*TASK OBJECTIVE*.
Check each line of the entries below for the word "earum" and state only how many lines have it.

(MATERIAL SHOWN Opens)

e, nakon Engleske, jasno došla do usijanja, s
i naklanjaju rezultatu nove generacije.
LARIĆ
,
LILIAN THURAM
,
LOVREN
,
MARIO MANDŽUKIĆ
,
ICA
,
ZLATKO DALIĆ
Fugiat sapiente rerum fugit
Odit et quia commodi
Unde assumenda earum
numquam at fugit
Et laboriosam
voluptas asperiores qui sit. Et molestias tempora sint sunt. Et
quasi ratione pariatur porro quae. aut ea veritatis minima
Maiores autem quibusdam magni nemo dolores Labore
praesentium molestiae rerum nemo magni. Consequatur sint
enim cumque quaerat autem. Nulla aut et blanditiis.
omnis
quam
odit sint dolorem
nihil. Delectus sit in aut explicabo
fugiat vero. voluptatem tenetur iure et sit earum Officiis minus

(MATERIAL SHOWN Closes)

*WRITTEN SOLUTION*.
2